Items from a data source

_ _ _ _ _

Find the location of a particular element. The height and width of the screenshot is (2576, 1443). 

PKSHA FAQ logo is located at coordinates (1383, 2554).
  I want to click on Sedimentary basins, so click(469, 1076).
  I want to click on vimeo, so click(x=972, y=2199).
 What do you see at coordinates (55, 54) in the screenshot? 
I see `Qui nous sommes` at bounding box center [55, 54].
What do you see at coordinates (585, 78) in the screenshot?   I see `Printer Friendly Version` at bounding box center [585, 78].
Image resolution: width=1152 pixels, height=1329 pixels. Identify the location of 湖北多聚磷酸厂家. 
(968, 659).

_ _ _ _ _

Give again, word for word, every line from the one holding "Image resolution: width=1152" to the end of the data.

The completed task —
Image resolution: width=1152 pixels, height=1329 pixels. Identify the location of 湖北多聚磷酸厂家. 
(968, 659).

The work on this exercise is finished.